- _WHAT TO WORK ON_: Below are some records; output exactly the lines from the line with "konwersję odwiedzających stronę na klientów." to the line with "Sobre a Entrega", both ends kept, and nothing more.

Stored items:
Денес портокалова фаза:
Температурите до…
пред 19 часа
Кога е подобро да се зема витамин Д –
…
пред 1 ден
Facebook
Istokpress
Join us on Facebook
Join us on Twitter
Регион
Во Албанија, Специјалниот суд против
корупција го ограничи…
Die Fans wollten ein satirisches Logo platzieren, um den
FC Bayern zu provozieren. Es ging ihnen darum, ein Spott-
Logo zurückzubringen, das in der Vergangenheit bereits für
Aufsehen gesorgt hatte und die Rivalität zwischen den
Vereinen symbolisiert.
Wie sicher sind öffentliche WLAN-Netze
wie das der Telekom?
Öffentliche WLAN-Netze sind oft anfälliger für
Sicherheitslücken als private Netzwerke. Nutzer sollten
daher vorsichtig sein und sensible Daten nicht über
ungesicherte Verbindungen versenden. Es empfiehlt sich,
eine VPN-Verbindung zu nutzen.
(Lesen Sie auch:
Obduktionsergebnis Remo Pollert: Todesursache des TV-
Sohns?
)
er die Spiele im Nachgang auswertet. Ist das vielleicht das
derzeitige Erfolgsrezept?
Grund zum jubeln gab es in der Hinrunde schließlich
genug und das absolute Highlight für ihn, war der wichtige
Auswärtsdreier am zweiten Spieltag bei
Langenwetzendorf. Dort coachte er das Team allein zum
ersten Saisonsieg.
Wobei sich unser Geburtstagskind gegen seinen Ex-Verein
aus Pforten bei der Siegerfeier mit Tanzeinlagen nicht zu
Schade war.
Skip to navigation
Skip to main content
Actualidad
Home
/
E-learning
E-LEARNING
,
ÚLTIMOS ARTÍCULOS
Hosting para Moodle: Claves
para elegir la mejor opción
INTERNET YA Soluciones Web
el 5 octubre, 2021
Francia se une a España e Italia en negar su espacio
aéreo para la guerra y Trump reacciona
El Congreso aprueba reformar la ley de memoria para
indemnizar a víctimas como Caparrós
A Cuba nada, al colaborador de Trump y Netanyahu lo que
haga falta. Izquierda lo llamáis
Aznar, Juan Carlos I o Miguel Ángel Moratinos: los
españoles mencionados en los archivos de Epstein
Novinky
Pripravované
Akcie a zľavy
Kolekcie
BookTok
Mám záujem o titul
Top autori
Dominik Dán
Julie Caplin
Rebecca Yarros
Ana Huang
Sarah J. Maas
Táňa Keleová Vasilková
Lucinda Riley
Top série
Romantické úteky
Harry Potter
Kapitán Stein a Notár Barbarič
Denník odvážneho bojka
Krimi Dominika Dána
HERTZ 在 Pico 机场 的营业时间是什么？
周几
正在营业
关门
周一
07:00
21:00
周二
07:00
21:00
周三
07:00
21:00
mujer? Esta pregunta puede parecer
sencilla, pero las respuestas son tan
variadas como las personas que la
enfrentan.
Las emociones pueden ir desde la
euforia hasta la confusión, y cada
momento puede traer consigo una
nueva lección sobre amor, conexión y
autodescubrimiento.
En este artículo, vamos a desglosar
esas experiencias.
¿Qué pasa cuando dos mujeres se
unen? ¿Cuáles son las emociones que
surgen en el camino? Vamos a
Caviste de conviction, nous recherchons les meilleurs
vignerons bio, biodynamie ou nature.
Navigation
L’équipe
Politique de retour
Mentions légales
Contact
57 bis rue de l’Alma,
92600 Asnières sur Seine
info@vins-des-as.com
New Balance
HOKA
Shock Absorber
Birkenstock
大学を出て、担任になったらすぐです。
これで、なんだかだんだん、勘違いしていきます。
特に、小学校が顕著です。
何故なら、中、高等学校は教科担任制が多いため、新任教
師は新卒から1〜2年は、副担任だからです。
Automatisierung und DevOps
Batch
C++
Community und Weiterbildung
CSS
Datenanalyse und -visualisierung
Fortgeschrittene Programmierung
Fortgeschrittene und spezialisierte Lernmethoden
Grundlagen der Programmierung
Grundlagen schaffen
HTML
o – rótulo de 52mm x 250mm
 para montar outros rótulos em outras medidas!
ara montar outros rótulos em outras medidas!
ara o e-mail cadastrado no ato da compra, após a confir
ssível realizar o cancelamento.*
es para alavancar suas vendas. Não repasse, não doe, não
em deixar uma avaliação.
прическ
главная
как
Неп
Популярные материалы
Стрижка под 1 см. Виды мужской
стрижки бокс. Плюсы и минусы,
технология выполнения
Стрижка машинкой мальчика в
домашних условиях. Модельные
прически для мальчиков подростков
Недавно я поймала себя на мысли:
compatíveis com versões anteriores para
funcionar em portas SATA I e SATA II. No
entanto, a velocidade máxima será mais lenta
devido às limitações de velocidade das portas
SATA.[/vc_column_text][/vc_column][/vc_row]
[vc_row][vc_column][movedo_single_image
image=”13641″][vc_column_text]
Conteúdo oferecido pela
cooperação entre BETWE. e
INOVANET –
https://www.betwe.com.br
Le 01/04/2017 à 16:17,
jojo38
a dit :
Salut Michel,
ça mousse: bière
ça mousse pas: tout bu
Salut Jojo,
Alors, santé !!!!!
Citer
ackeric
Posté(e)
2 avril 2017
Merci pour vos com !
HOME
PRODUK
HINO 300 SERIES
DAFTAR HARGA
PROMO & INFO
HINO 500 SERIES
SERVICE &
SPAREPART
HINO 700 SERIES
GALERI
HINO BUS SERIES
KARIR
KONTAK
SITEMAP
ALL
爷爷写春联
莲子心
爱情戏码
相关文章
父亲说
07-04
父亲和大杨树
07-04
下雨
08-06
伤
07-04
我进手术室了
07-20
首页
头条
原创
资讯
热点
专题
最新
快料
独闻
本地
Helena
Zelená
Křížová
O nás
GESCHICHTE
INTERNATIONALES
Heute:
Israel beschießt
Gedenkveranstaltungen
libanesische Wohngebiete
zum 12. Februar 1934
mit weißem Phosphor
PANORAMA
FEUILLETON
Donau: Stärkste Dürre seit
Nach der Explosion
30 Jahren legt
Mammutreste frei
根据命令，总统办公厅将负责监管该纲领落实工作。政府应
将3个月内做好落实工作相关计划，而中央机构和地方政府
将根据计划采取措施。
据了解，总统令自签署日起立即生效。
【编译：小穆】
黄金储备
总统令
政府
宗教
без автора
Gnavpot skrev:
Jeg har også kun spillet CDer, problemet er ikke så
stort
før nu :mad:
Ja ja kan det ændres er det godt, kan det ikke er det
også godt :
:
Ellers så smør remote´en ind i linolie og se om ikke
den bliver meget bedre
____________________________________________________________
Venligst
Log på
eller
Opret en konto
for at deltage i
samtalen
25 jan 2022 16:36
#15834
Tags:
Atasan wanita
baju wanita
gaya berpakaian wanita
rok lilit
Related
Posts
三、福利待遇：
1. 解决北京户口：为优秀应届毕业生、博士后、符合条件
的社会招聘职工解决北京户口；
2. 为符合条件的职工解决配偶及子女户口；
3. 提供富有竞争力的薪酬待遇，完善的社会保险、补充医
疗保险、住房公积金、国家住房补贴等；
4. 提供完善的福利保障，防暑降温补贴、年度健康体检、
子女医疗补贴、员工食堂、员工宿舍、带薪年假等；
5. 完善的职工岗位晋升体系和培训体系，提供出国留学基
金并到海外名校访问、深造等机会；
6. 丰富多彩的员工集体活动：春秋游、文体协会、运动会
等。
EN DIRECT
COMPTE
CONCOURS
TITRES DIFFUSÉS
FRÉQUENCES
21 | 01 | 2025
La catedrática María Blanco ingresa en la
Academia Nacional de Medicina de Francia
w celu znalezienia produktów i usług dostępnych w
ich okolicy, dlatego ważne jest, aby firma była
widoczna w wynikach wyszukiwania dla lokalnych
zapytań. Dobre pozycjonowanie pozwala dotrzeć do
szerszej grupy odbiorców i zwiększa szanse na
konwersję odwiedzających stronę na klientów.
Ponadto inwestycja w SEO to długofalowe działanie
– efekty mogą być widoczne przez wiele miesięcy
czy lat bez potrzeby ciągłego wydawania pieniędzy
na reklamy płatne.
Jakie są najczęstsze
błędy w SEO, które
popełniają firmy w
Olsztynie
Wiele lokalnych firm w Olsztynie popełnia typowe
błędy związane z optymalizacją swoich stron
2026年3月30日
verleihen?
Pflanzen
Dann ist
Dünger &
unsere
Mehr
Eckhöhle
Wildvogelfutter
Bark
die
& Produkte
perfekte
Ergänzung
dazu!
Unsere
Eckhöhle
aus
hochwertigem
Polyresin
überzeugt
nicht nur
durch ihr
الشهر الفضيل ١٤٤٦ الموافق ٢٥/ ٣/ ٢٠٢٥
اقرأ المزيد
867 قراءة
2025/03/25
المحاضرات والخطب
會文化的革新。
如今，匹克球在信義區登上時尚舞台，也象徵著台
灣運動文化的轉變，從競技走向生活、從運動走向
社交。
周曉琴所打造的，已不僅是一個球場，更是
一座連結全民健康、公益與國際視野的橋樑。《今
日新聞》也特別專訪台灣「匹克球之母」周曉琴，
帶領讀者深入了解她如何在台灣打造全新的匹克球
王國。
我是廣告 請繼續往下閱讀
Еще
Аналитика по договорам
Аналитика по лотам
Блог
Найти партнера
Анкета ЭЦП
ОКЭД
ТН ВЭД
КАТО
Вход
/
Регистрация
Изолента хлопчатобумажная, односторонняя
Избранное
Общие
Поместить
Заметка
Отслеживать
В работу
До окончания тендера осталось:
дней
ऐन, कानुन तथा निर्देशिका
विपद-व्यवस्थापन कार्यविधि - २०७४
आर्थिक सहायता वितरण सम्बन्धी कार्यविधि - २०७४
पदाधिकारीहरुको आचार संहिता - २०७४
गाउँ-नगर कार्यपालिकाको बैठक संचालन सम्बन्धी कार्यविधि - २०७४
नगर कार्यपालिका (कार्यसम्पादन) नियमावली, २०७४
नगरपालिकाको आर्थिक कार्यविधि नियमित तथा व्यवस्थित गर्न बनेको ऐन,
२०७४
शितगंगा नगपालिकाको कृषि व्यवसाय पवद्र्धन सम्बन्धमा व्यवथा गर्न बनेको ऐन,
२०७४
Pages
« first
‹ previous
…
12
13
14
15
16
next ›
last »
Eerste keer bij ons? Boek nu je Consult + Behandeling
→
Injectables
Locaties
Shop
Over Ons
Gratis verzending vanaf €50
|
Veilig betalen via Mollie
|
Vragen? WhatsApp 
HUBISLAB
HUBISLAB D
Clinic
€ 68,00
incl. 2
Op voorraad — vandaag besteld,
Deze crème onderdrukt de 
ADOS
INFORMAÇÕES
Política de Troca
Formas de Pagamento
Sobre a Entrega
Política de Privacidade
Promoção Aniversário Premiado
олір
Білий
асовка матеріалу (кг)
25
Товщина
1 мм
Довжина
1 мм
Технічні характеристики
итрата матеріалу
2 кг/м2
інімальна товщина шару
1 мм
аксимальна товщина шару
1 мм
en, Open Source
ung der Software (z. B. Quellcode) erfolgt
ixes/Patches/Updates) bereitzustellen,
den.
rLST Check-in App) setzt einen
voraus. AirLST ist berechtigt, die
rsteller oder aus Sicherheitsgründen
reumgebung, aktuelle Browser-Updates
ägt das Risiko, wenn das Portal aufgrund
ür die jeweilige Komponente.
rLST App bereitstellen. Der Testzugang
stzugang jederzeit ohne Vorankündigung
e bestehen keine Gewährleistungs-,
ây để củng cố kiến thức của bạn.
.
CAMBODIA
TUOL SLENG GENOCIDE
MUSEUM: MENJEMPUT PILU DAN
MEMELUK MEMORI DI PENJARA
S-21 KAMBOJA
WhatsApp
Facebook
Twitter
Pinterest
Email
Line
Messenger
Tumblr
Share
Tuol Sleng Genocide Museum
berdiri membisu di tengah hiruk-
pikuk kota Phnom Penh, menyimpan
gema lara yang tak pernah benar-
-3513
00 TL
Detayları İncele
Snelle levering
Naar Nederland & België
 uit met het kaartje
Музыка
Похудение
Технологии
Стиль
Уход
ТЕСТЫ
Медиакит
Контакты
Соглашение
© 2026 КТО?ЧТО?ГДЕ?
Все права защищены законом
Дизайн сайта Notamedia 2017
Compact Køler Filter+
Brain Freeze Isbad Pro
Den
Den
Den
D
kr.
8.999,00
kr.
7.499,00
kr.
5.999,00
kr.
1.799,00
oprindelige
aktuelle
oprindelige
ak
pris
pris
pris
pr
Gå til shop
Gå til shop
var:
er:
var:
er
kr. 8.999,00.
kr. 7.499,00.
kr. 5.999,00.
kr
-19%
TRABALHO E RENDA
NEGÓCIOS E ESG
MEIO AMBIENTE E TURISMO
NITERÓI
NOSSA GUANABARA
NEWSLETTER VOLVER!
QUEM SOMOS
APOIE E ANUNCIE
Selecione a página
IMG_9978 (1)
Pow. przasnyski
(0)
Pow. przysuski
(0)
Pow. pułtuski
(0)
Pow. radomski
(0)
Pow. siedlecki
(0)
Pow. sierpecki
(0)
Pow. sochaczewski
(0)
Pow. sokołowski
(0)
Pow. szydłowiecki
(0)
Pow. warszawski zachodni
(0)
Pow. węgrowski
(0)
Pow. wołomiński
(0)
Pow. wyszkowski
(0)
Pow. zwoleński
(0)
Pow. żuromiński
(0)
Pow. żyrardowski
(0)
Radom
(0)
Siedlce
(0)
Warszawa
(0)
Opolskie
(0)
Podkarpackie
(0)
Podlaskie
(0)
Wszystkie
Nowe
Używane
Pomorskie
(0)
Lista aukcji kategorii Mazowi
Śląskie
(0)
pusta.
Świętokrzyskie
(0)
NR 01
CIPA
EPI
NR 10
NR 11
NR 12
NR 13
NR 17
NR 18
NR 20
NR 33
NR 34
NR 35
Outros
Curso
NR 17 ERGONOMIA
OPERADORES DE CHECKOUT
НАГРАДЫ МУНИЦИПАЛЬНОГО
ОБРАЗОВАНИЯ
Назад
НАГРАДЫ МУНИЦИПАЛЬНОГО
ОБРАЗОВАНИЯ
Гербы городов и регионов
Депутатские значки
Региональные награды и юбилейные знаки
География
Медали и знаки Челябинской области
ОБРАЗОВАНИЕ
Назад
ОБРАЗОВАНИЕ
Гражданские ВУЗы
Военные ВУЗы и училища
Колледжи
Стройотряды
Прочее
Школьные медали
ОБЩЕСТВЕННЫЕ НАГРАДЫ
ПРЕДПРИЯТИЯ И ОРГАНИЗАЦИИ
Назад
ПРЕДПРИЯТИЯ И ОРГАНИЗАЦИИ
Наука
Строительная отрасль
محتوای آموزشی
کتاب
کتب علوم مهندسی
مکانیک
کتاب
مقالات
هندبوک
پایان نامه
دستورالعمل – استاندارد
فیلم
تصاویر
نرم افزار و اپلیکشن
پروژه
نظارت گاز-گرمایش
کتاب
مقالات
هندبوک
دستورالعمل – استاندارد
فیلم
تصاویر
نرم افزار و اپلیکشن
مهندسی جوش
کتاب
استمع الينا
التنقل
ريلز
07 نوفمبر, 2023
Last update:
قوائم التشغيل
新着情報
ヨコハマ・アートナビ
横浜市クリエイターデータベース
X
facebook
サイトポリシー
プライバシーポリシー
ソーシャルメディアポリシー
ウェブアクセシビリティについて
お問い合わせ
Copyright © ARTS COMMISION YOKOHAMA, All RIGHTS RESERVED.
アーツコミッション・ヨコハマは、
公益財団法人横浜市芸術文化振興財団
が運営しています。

- _COMPLETED TASK_:
konwersję odwiedzających stronę na klientów.
Ponadto inwestycja w SEO to długofalowe działanie
– efekty mogą być widoczne przez wiele miesięcy
czy lat bez potrzeby ciągłego wydawania pieniędzy
na reklamy płatne.
Jakie są najczęstsze
błędy w SEO, które
popełniają firmy w
Olsztynie
Wiele lokalnych firm w Olsztynie popełnia typowe
błędy związane z optymalizacją swoich stron
2026年3月30日
verleihen?
Pflanzen
Dann ist
Dünger &
unsere
Mehr
Eckhöhle
Wildvogelfutter
Bark
die
& Produkte
perfekte
Ergänzung
dazu!
Unsere
Eckhöhle
aus
hochwertigem
Polyresin
überzeugt
nicht nur
durch ihr
الشهر الفضيل ١٤٤٦ الموافق ٢٥/ ٣/ ٢٠٢٥
اقرأ المزيد
867 قراءة
2025/03/25
المحاضرات والخطب
會文化的革新。
如今，匹克球在信義區登上時尚舞台，也象徵著台
灣運動文化的轉變，從競技走向生活、從運動走向
社交。
周曉琴所打造的，已不僅是一個球場，更是
一座連結全民健康、公益與國際視野的橋樑。《今
日新聞》也特別專訪台灣「匹克球之母」周曉琴，
帶領讀者深入了解她如何在台灣打造全新的匹克球
王國。
我是廣告 請繼續往下閱讀
Еще
Аналитика по договорам
Аналитика по лотам
Блог
Найти партнера
Анкета ЭЦП
ОКЭД
ТН ВЭД
КАТО
Вход
/
Регистрация
Изолента хлопчатобумажная, односторонняя
Избранное
Общие
Поместить
Заметка
Отслеживать
В работу
До окончания тендера осталось:
дней
ऐन, कानुन तथा निर्देशिका
विपद-व्यवस्थापन कार्यविधि - २०७४
आर्थिक सहायता वितरण सम्बन्धी कार्यविधि - २०७४
पदाधिकारीहरुको आचार संहिता - २०७४
गाउँ-नगर कार्यपालिकाको बैठक संचालन सम्बन्धी कार्यविधि - २०७४
नगर कार्यपालिका (कार्यसम्पादन) नियमावली, २०७४
नगरपालिकाको आर्थिक कार्यविधि नियमित तथा व्यवस्थित गर्न बनेको ऐन,
२०७४
शितगंगा नगपालिकाको कृषि व्यवसाय पवद्र्धन सम्बन्धमा व्यवथा गर्न बनेको ऐन,
२०७४
Pages
« first
‹ previous
…
12
13
14
15
16
next ›
last »
Eerste keer bij ons? Boek nu je Consult + Behandeling
→
Injectables
Locaties
Shop
Over Ons
Gratis verzending vanaf €50
|
Veilig betalen via Mollie
|
Vragen? WhatsApp 
HUBISLAB
HUBISLAB D
Clinic
€ 68,00
incl. 2
Op voorraad — vandaag besteld,
Deze crème onderdrukt de 
ADOS
INFORMAÇÕES
Política de Troca
Formas de Pagamento
Sobre a Entrega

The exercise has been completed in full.